Data extract —
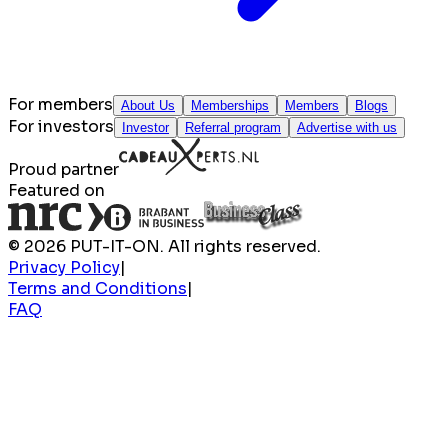
For members
About Us
Memberships
Members
Blogs
For investors
Investor
Referral program
Advertise with us
Proud partner
Featured on
© 2026 PUT-IT-ON. All rights reserved.
Privacy Policy
|
Terms and Conditions
|
FAQ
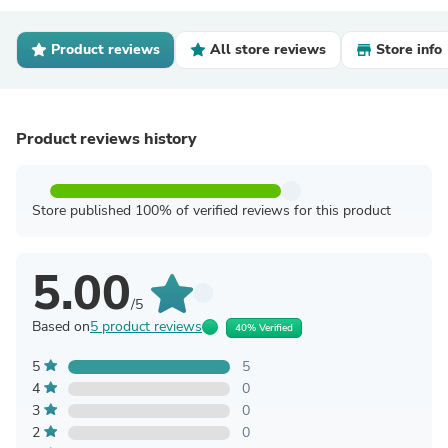
Product reviews
All store reviews
Store info
Product reviews history
Store published 100% of verified reviews for this product
5.00
/5
Based on
5 product reviews
40% Verified
5
5
4
0
3
0
2
0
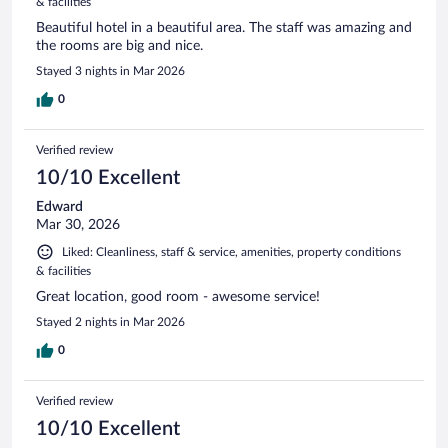
& facilities
Beautiful hotel in a beautiful area. The staff was amazing and
the rooms are big and nice.
Stayed 3 nights in Mar 2026
0
Verified review
10/10 Excellent
Edward
Mar 30, 2026
Liked: Cleanliness, staff & service, amenities, property conditions
& facilities
Great location, good room - awesome service!
Stayed 2 nights in Mar 2026
0
Verified review
10/10 Excellent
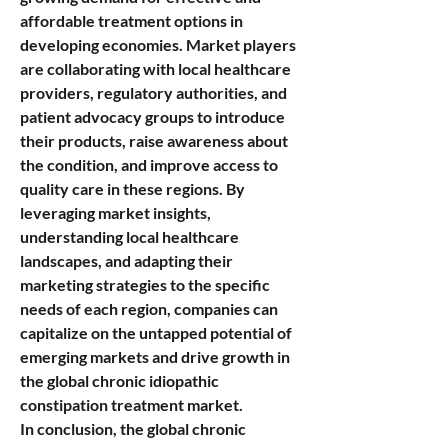
affordable treatment options in 
developing economies. Market players 
are collaborating with local healthcare 
providers, regulatory authorities, and 
patient advocacy groups to introduce 
their products, raise awareness about 
the condition, and improve access to 
quality care in these regions. By 
leveraging market insights, 
understanding local healthcare 
landscapes, and adapting their 
marketing strategies to the specific 
needs of each region, companies can 
capitalize on the untapped potential of 
emerging markets and drive growth in 
the global chronic idiopathic 
constipation treatment market.
In conclusion, the global chronic 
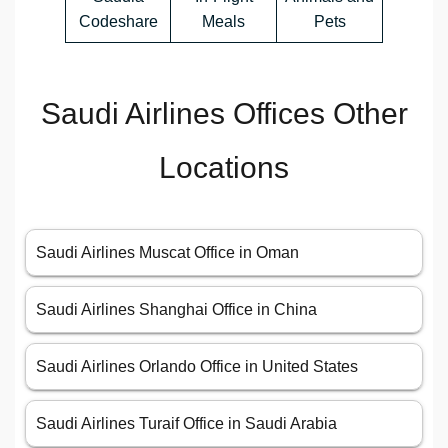
Codeshare
Meals
Pets
Saudi Airlines Offices Other
Locations
Saudi Airlines Muscat Office in Oman
Saudi Airlines Shanghai Office in China
Saudi Airlines Orlando Office in United States
Saudi Airlines Turaif Office in Saudi Arabia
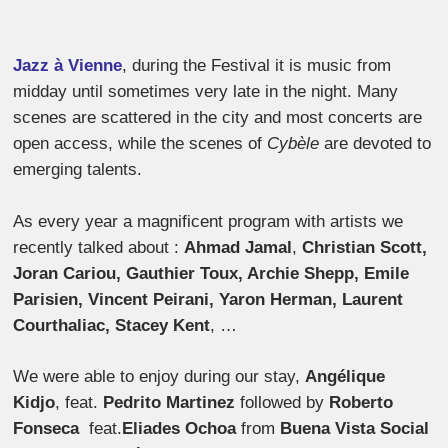
Jazz à Vienne
, during the Festival it is music from
midday until sometimes very late in the night. Many
scenes are scattered in the city and most concerts are
open access, while the scenes of
Cybèle
are devoted to
emerging talents.
As every year a magnificent program with artists we
recently talked about :
Ahmad Jamal
,
Christian Scott,
Joran Cariou, Gauthier Toux, Archie Shepp, Emile
Parisien, Vincent Peirani, Yaron Herman, Laurent
Courthaliac, Stacey Kent
, …
We were able to enjoy during our stay,
Angélique
Kidjo
, feat.
Pedrito Martinez
followed by
Roberto
Fonseca
feat.
Eliades Ochoa
from
Buena Vista Social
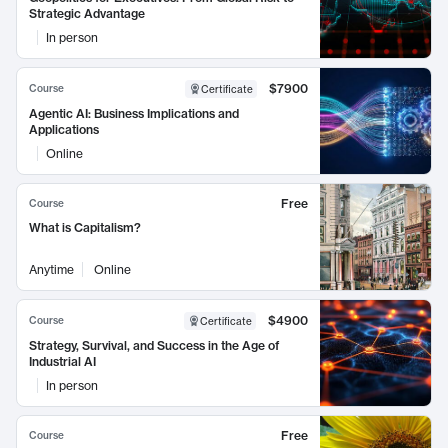
Strategic Advantage
In person
$7900
Course
Certificate
Agentic AI: Business Implications and
Applications
Online
Free
Course
What is Capitalism?
Anytime
Online
$4900
Course
Certificate
Strategy, Survival, and Success in the Age of
Industrial AI
In person
Free
Course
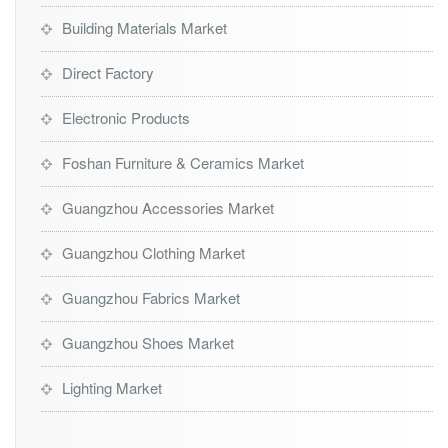
Building Materials Market
Direct Factory
Electronic Products
Foshan Furniture & Ceramics Market
Guangzhou Accessories Market
Guangzhou Clothing Market
Guangzhou Fabrics Market
Guangzhou Shoes Market
Lighting Market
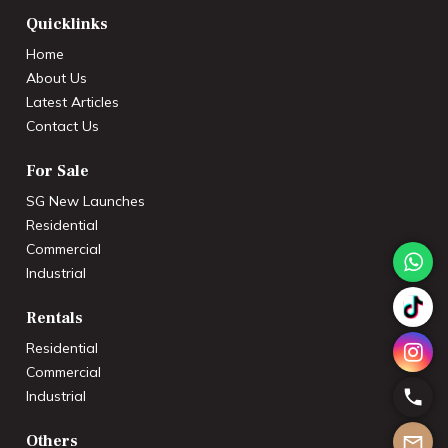
Quicklinks
Home
About Us
Latest Articles
Contact Us
For Sale
SG New Launches
Residential
Commercial
Industrial
Rentals
Residential
Commercial
Industrial
Others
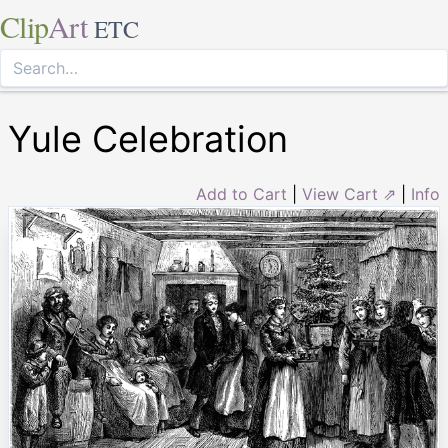
Clip
Art
ETC
Yule Celebration
Add to Cart
|
View Cart ⇗
|
Info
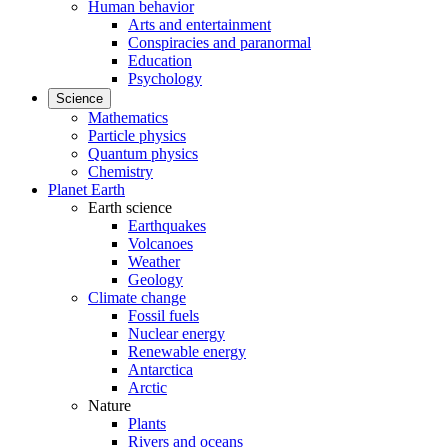
Human behavior
Arts and entertainment
Conspiracies and paranormal
Education
Psychology
Science
Mathematics
Particle physics
Quantum physics
Chemistry
Planet Earth
Earth science
Earthquakes
Volcanoes
Weather
Geology
Climate change
Fossil fuels
Nuclear energy
Renewable energy
Antarctica
Arctic
Nature
Plants
Rivers and oceans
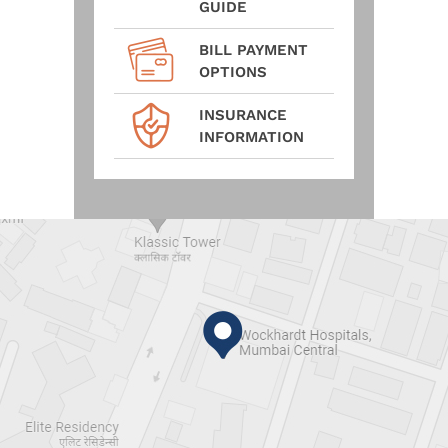
GUIDE
BILL PAYMENT
OPTIONS
INSURANCE
INFORMATION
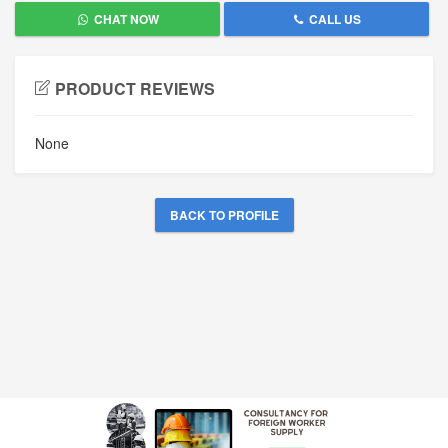
CHAT NOW
CALL US
PRODUCT REVIEWS
None
BACK TO PROFILE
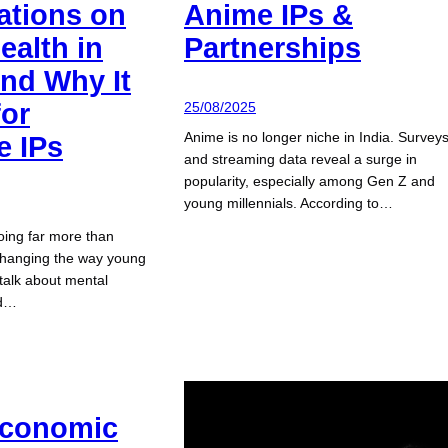
ations on
Anime IPs &
ealth in
Partnerships
And Why It
for
25/08/2025
Anime is no longer niche in India. Survey
e IPs
and streaming data reveal a surge in
popularity, especially among Gen Z and
young millennials. According to…
oing far more than
s changing the way young
 talk about mental
nd…
Economic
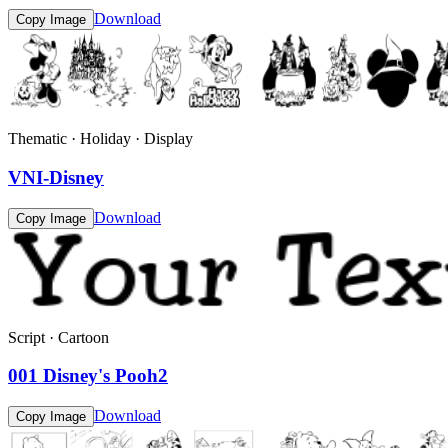
Download
Copy Image
Thematic · Holiday · Display
VNI-Disney
Download
Copy Image
Script · Cartoon
001 Disney's Pooh2
Download
Copy Image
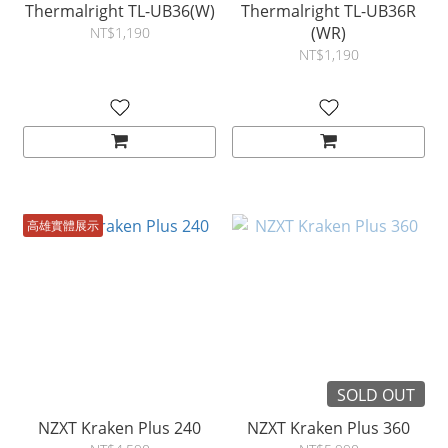
Thermalright TL-UB36(W)
Thermalright TL-UB36R
(WR)
NT$1,190
NT$1,190
高雄實體展示
SOLD OUT
NZXT Kraken Plus 240
NZXT Kraken Plus 360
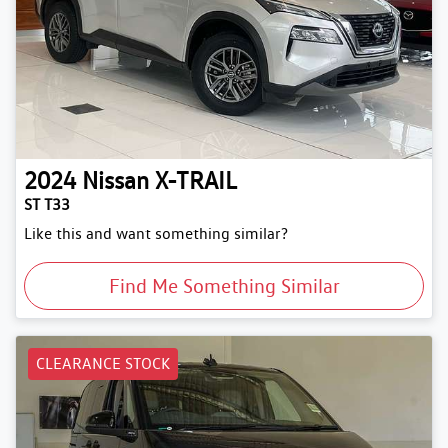
2024
Nissan
X-TRAIL
ST T33
Like this and want something similar?
Find Me Something Similar
CLEARANCE STOCK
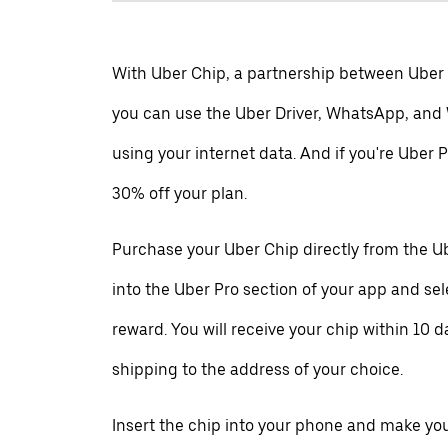
With Uber Chip, a partnership between Uber
you can use the Uber Driver, WhatsApp, and
using your internet data. And if you're Uber P
30% off your plan.
Purchase your Uber Chip directly from the Ub
into the Uber Pro section of your app and se
reward. You will receive your chip within 10 d
shipping to the address of your choice.
Insert the chip into your phone and make your 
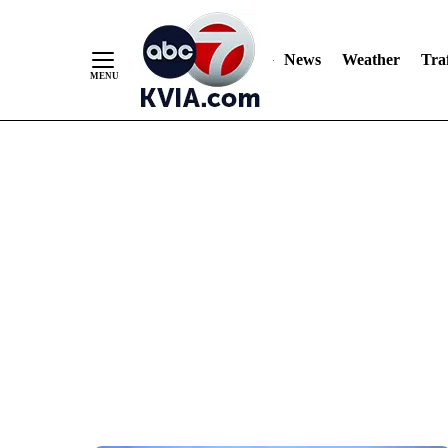
News
Weather
Traf
Skip
to
Content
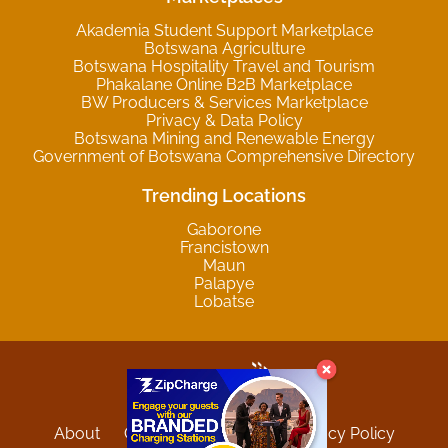
Akademia Student Support Marketplace
Botswana Agriculture
Botswana Hospitality Travel and Tourism
Phakalane Online B2B Marketplace
BW Producers & Services Marketplace
Privacy & Data Policy
Botswana Mining and Renewable Energy
Government of Botswana Comprehensive Directory
Trending Locations
Gaborone
Francistown
Maun
Palapye
Lobatse
About
Contact
Sitemap
Privacy Policy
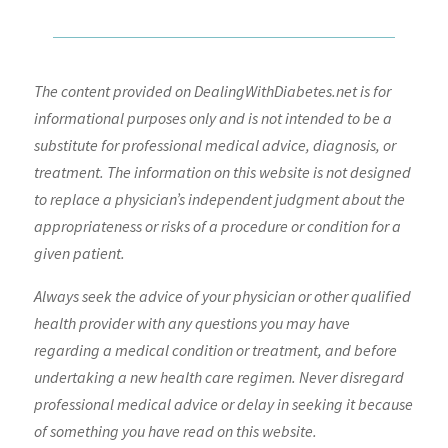
The content provided on DealingWithDiabetes.net is for
informational purposes only and is not intended to be a
substitute for professional medical advice, diagnosis, or
treatment. The information on this website is not designed
to replace a physician’s independent judgment about the
appropriateness or risks of a procedure or condition for a
given patient.
Always seek the advice of your physician or other qualified
health provider with any questions you may have
regarding a medical condition or treatment, and before
undertaking a new health care regimen. Never disregard
professional medical advice or delay in seeking it because
of something you have read on this website.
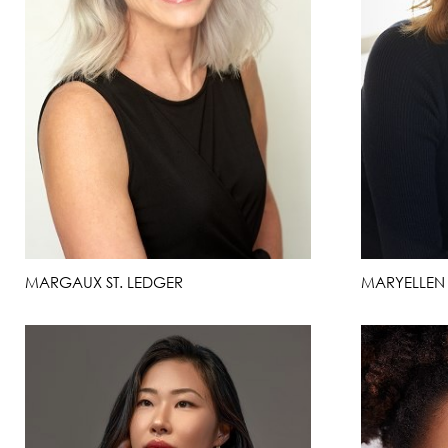
MARGAUX ST. LEDGER
MARYELLEN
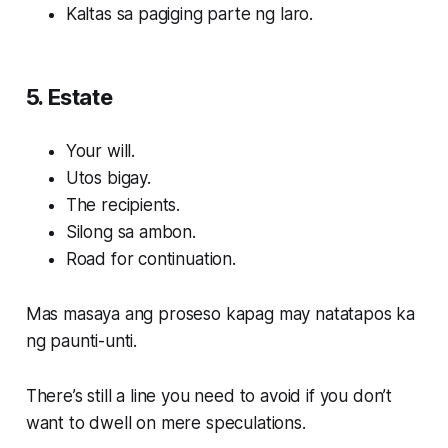
Kaltas sa pagiging parte ng laro.
5. Estate
Your will.
Utos bigay.
The recipients.
Silong sa ambon.
Road for continuation.
Mas masaya ang proseso kapag may natatapos ka
ng paunti-unti.
There’s still a line you need to avoid if you don’t
want to dwell on mere speculations.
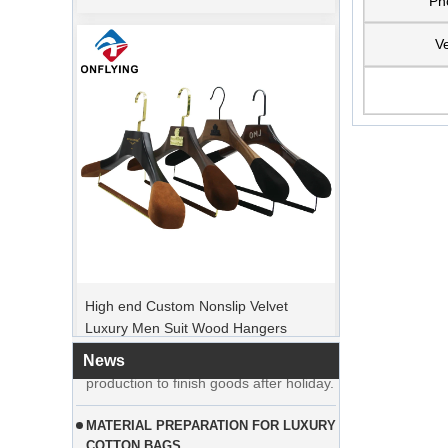
Ph
Ve
PEAK ORDER PERIOD
High end Custom Nonslip Velvet
Christmas Day is coming. Many
Luxury Men Suit Wood Hangers
customers placed orders and planed to
Manufacturer Supplier
begin holiday. Factory is rushing
production to finish goods after holiday.
News
MATERIAL PREPARATION FOR LUXURY
COTTON BAGS
Customer from USA ordered large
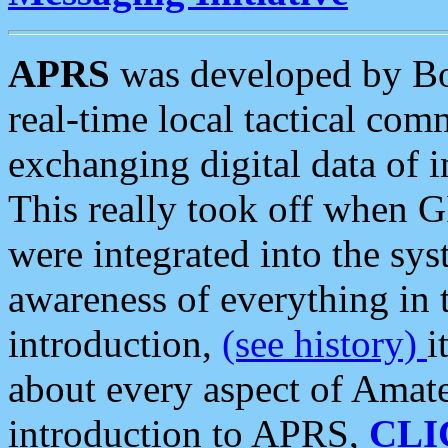
APRS
was developed by B
real-time local tactical co
exchanging digital data of 
This really took off when
were integrated into the syst
awareness of everything in t
introduction,
(see history)
i
about every aspect of Amate
introduction to APRS,
CLI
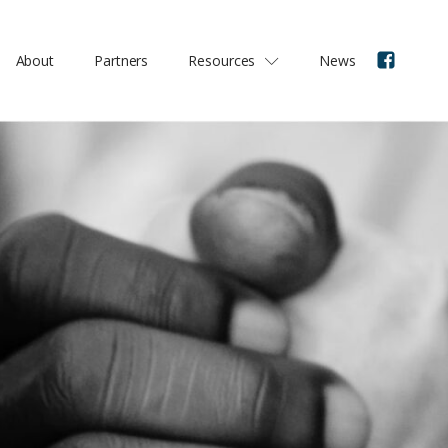
About
Partners
Resources
News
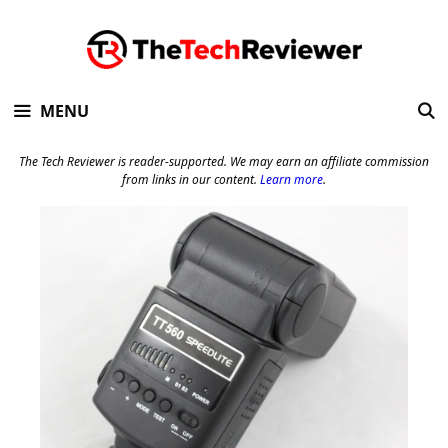
Skip
to
content
MENU
The Tech Reviewer is reader-supported. We may earn an affiliate commission
from links in our content.
Learn more
.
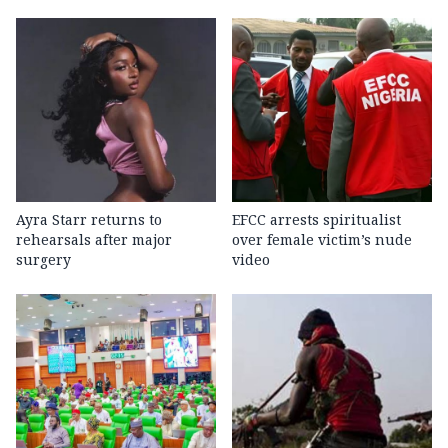
Ayra Starr returns to
EFCC arrests spiritualist
rehearsals after major
over female victim’s nude
surgery
video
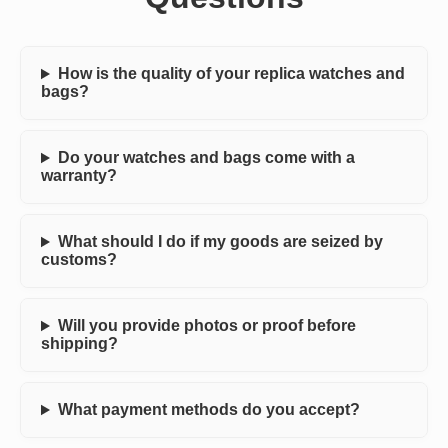
How is the quality of your replica watches and
bags?
Do your watches and bags come with a
warranty?
What should I do if my goods are seized by
customs?
Will you provide photos or proof before
shipping?
What payment methods do you accept?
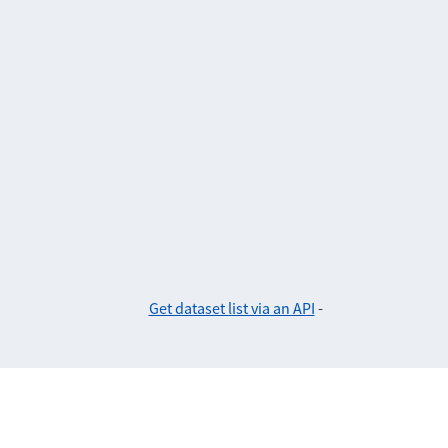
Get dataset list via an API
-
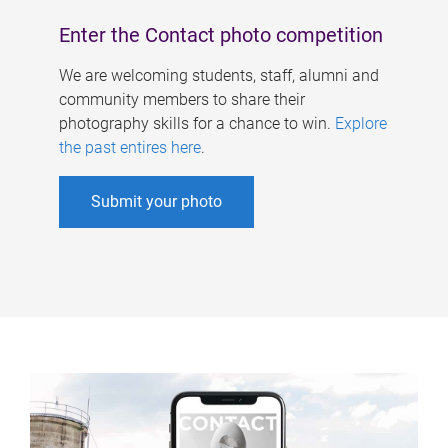
Enter the Contact photo competition
We are welcoming students, staff, alumni and
community members to share their
photography skills for a chance to win.
Explore
the past entires here
.
Submit your photo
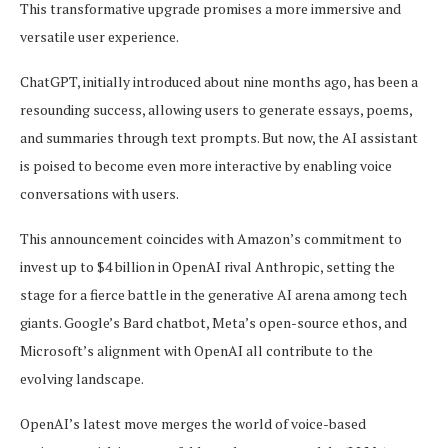
This transformative upgrade promises a more immersive and
versatile user experience.
ChatGPT, initially introduced about nine months ago, has been a
resounding success, allowing users to generate essays, poems,
and summaries through text prompts. But now, the AI assistant
is poised to become even more interactive by enabling voice
conversations with users.
This announcement coincides with Amazon’s commitment to
invest up to $4 billion in OpenAI rival Anthropic, setting the
stage for a fierce battle in the generative AI arena among tech
giants. Google’s Bard chatbot, Meta’s open-source ethos, and
Microsoft’s alignment with OpenAI all contribute to the
evolving landscape.
OpenAI’s latest move merges the world of voice-based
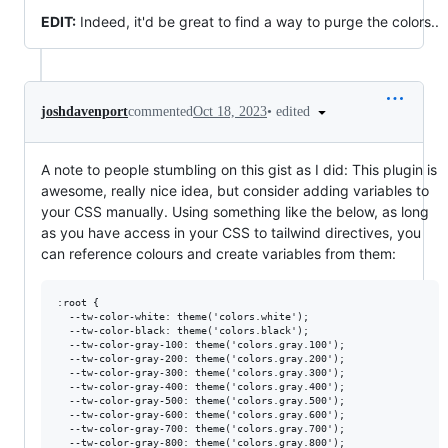
EDIT:
Indeed, it'd be great to find a way to purge the colors..
•
edited
joshdavenport
commented
Oct 18, 2023
A note to people stumbling on this gist as I did: This plugin is
awesome, really nice idea, but consider adding variables to
your CSS manually. Using something like the below, as long
as you have access in your CSS to tailwind directives, you
can reference colours and create variables from them:
:root {

  --tw-color-white: theme('colors.white');

  --tw-color-black: theme('colors.black');

  --tw-color-gray-100: theme('colors.gray.100');

  --tw-color-gray-200: theme('colors.gray.200');

  --tw-color-gray-300: theme('colors.gray.300');

  --tw-color-gray-400: theme('colors.gray.400');

  --tw-color-gray-500: theme('colors.gray.500');

  --tw-color-gray-600: theme('colors.gray.600');

  --tw-color-gray-700: theme('colors.gray.700');

  --tw-color-gray-800: theme('colors.gray.800');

What is expected — With the pictures left out, restate word for word every line of the data above, from the first down to the line that contains "emerging markets and drive growth in".

Your solution —
For members
About Us
Memberships
Members
Blogs
For investors
Investor
Referral program
Advertise with us
Proud partner
Featured on
© 2026 PUT-IT-ON. All rights reserved.
Privacy Policy
|
Terms and Conditions
|
FAQ
Product reviews
All store reviews
Store info
Product reviews history
Store published 100% of verified reviews for this product
5.00
/5
Based on
5 product reviews
40% Verified
5
5
4
0
3
0
2
0
& facilities
Beautiful hotel in a beautiful area. The staff was amazing and
the rooms are big and nice.
Stayed 3 nights in Mar 2026
0
Verified review
10/10 Excellent
Edward
Mar 30, 2026
Liked: Cleanliness, staff & service, amenities, property conditions
& facilities
Great location, good room - awesome service!
Stayed 2 nights in Mar 2026
0
Verified review
10/10 Excellent
affordable treatment options in 
developing economies. Market players 
are collaborating with local healthcare 
providers, regulatory authorities, and 
patient advocacy groups to introduce 
their products, raise awareness about 
the condition, and improve access to 
quality care in these regions. By 
leveraging market insights, 
understanding local healthcare 
landscapes, and adapting their 
marketing strategies to the specific 
needs of each region, companies can 
capitalize on the untapped potential of 
emerging markets and drive growth in 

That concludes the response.